I.
Depuis la terrible explosion survenue tôt le matin, seul le cri des cigales parvenait à percer le lourd silence qui enveloppait l’amas de tentes disposées en quinconce. Sur une colline trônant aux abords de la ville, 20 000 gamins attendaient là que les choses aillent mieux. Que les grands hommes arrêtent de jouer avec le feu, arrêtent de se chamailler. Leur enfance s’évaporait un peu plus chaque jour. Les visages se durcissaient à mesure qu’ils comprenaient la situation. Les journées consistaient à lutter contre la chaleur et la pénurie de nourriture. Certains erraient hagards, suçant des cailloux pour tenter vainement de tromper la faim. Mais le soir, lorsque les cigales stoppaient leurs frictions, s’en suivait un concert de sanglots à travers le camp. Les bambins ne pouvaient retenir leurs larmes et alimentaient un requiem des plus déchirants. La puissance du soleil se faisait de moins en moins intense, il entamait sa chute en teintant le ciel d’un nuancier orangé. Sa descente à l’horizon était poussive, telle une lente agonie. On pouvait presque entendre un râle émaner des derniers rayons rasant les cultures en terrasses qui s’étendaient dans la préfecture. On ne distinguait bientôt plus qu’une petite sphère difforme, un jaune d’œuf prêt à rompre sa pellicule pour déverser une lave tiède sur la vallée.
Un vieillard et une jeune femme observaient la scène alors que les dernières onces de lumières quittaient le paysage pour rejoindre le soleil et sa couche. Symbole d’espoir et de renouveau, aura-t-il la force d’éclairer une nouvelle fois l’ignominie humaine ?
– Il paraît que c’est sur notre péninsule qu’il apparaît le premier chaque matin.

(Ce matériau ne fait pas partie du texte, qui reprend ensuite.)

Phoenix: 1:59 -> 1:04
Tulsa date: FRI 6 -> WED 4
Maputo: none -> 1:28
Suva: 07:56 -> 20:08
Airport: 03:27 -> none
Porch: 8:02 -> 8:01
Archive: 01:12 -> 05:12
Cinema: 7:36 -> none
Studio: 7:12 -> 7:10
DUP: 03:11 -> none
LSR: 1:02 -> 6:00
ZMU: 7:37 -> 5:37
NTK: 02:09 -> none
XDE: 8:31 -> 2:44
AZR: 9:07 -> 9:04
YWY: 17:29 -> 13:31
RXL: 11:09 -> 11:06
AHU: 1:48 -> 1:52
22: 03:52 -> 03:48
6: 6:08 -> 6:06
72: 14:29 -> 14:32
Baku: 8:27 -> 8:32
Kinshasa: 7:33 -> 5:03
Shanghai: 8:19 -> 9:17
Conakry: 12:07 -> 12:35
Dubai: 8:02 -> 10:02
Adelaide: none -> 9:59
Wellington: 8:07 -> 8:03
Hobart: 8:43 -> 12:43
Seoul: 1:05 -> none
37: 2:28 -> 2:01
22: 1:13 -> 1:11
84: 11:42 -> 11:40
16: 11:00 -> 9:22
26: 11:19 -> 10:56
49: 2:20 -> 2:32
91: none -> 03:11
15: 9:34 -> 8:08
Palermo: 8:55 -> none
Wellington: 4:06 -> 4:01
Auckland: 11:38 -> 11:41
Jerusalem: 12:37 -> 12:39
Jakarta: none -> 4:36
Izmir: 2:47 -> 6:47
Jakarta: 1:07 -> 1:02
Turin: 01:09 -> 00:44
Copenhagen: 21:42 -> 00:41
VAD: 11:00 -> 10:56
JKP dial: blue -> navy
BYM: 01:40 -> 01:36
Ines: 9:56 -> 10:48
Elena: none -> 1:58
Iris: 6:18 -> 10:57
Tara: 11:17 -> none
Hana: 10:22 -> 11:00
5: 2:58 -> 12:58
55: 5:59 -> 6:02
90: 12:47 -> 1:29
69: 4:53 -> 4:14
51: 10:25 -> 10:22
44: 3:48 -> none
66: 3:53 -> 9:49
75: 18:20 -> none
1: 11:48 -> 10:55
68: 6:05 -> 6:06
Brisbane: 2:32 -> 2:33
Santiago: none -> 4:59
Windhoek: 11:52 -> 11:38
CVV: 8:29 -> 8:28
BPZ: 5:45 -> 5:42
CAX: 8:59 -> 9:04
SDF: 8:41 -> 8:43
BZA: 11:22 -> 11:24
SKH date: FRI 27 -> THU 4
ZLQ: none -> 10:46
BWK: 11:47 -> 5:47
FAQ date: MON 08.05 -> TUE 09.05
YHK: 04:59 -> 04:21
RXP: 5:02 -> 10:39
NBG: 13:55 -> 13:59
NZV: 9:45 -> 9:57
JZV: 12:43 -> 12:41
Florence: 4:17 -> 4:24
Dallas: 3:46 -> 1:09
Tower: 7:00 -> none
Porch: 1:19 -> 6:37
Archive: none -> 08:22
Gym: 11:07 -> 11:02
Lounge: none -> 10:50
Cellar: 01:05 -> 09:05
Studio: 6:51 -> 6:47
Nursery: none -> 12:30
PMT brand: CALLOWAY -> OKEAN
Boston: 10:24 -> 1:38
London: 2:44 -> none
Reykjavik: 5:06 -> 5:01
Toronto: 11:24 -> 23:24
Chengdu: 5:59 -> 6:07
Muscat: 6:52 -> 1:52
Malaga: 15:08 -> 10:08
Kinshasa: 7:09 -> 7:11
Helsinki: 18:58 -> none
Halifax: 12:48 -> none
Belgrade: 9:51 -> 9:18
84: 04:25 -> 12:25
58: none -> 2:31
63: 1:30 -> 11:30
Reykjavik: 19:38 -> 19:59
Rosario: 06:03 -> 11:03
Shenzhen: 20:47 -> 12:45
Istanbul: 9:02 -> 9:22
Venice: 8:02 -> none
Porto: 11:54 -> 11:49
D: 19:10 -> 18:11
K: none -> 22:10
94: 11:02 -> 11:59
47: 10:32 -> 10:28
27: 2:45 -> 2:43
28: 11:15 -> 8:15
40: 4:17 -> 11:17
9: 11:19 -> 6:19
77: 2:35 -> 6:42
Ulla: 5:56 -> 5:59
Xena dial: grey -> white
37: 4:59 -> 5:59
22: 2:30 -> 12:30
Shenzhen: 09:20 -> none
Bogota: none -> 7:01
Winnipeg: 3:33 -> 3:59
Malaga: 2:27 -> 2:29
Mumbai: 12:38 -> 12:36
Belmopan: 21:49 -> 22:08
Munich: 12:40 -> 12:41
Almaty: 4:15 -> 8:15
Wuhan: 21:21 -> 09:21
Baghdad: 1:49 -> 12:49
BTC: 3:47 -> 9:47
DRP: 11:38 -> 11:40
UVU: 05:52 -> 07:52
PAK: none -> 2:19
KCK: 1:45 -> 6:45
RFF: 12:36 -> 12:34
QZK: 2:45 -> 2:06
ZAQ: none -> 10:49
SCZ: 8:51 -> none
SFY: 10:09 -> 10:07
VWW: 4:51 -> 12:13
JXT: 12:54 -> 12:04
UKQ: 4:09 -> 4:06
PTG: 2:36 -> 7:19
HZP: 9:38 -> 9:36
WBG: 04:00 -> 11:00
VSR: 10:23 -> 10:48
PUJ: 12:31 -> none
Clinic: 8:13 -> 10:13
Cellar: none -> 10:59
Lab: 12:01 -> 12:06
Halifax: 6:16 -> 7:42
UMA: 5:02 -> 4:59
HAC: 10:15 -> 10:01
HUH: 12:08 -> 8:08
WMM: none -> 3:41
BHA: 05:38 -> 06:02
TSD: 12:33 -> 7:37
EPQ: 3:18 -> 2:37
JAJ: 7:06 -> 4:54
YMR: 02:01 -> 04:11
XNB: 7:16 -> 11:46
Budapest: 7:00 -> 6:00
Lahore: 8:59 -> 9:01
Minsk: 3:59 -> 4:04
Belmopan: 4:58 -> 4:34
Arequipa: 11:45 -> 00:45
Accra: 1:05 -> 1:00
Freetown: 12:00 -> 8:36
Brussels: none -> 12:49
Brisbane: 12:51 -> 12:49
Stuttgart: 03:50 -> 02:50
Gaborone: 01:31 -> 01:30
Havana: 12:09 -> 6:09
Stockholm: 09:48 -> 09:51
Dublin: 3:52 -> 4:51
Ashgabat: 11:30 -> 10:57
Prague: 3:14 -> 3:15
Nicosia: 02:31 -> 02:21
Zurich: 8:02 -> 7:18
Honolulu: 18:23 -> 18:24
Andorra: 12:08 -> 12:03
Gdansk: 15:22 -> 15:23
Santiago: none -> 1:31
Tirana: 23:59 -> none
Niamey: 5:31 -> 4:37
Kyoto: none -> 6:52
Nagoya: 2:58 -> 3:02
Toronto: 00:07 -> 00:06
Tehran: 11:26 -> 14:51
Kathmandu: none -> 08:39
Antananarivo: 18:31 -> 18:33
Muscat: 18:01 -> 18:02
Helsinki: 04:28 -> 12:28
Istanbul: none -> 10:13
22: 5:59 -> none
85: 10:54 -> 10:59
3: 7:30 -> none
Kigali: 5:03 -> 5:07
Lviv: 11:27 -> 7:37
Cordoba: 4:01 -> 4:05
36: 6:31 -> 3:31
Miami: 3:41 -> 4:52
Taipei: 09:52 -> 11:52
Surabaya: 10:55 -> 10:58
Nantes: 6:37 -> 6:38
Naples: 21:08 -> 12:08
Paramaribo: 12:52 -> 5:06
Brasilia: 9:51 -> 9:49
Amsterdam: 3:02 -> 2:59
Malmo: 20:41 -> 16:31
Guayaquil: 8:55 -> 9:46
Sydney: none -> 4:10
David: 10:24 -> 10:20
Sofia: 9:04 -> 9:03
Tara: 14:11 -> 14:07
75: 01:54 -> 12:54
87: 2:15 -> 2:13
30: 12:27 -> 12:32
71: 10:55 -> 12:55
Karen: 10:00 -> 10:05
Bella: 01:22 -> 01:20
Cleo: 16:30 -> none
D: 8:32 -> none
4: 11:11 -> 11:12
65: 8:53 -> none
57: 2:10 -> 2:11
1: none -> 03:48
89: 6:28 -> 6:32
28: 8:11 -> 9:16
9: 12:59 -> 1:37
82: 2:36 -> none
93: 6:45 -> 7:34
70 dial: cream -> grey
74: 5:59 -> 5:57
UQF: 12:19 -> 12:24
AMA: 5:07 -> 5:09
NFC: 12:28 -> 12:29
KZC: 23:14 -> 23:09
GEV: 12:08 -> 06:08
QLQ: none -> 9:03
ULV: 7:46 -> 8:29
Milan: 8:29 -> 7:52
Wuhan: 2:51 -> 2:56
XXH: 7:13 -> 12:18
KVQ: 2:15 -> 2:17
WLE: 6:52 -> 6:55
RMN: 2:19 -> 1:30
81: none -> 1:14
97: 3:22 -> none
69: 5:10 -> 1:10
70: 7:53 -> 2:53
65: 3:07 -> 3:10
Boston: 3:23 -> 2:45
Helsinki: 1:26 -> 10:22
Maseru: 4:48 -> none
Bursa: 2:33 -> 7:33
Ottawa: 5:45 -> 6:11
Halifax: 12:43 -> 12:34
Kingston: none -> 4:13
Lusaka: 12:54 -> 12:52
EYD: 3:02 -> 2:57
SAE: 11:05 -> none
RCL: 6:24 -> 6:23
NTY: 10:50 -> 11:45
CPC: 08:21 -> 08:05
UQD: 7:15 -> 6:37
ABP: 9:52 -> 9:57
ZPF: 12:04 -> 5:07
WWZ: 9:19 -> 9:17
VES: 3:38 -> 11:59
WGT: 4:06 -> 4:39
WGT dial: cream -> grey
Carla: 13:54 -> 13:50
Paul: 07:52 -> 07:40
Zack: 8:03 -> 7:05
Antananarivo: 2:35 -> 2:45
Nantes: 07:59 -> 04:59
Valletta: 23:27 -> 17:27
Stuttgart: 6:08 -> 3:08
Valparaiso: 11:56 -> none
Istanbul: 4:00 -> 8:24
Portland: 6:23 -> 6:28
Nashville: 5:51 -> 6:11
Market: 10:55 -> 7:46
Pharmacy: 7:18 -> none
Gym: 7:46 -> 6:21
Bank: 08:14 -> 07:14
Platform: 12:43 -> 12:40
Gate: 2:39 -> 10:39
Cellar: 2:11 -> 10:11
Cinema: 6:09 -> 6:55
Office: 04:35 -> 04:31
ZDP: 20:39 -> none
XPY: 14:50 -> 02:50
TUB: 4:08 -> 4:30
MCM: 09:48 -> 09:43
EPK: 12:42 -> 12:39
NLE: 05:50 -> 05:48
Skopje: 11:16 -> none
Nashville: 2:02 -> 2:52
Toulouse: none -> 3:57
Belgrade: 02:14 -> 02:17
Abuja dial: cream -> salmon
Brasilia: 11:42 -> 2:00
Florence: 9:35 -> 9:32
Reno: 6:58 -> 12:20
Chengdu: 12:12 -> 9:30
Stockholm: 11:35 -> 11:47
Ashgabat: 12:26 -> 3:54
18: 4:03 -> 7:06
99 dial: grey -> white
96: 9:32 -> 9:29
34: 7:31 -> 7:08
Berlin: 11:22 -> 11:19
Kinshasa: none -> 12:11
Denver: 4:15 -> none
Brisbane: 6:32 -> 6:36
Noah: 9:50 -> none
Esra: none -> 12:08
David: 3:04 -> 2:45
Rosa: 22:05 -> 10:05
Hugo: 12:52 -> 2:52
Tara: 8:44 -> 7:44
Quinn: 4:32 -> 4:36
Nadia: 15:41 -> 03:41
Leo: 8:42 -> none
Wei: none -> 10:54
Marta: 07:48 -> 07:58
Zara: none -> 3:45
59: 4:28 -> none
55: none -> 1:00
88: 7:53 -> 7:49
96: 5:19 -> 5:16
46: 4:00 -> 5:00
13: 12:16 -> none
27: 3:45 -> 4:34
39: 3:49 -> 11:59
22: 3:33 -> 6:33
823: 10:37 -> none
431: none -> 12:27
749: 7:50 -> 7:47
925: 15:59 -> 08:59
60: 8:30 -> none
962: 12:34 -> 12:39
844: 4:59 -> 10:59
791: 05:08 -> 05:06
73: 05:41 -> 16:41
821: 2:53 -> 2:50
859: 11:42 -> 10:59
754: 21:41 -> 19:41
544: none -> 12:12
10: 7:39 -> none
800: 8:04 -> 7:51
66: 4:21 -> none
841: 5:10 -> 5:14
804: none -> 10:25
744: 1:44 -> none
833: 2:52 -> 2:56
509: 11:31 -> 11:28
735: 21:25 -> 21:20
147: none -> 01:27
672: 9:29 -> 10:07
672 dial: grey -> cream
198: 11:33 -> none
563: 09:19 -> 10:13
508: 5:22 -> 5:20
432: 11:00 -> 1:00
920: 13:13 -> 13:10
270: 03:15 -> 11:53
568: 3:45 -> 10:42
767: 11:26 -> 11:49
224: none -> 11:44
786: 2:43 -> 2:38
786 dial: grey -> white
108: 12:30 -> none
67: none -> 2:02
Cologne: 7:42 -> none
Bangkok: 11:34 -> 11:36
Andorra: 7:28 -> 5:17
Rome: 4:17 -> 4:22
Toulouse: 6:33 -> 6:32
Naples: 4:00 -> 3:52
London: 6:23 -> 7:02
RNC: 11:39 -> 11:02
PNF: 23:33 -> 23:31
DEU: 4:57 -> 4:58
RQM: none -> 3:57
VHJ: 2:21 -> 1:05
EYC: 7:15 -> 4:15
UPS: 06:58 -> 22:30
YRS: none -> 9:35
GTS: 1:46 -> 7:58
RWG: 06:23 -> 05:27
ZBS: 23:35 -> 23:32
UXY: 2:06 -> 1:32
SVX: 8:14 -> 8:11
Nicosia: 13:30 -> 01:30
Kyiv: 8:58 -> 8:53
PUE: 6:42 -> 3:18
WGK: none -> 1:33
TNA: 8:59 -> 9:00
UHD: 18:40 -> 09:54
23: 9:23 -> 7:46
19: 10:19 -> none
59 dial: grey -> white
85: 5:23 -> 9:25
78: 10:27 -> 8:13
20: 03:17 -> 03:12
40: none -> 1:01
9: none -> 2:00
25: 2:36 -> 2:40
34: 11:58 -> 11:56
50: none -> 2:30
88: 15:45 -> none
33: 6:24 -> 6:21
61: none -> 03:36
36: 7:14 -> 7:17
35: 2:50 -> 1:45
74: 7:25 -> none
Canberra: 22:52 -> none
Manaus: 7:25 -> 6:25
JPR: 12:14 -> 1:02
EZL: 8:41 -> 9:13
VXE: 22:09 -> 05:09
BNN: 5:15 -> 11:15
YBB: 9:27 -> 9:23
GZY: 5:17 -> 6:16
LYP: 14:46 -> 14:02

– J’ai bien peur qu’il ne se lève plus jamais.
– Ne dîtes pas cela Hito-San, nous nous devons de rester forts, pour les enfants, pour la patrie !
– Nous ne méritons ni sa lumière salvatrice, ni sa chaleur réconfortante. Après les évènements effroyables de cette semaine, il a toutes les raisons de nous plonger dans les ténèbres. Dans une sombre torpeur permanente.
– Mais, nous sommes à deux doigts de gagner la guerre. Mon fiancé se bat en ce moment même pour notre liberté !
– J’en doute fort et quand bien même, toute l’humanité a perdu. Le soleil est mort. Mort de honte et d’effroi. Et le plus triste, c’est que la haine et l’obscurité nous vont si bien.
Les deux adultes se turent alors que le ciel déployait une nuit horriblement sombre. La noirceur s’étendait et engloutissait chaque parcelle de terre, empoignant les cœurs déjà bien malmenés et prenant ses aises comme si elle s’installait pour une durée indéterminée. À deux pas de là, une fillette blottie contre un arbre avait perçu quelques bribes de la conversation. Elle se rendait chaque fin d’après-midi aux abords du camp, à l’endroit où la vue était la plus dégagée. Elle guettait le retour illusoire de ses deux parents. (suite…)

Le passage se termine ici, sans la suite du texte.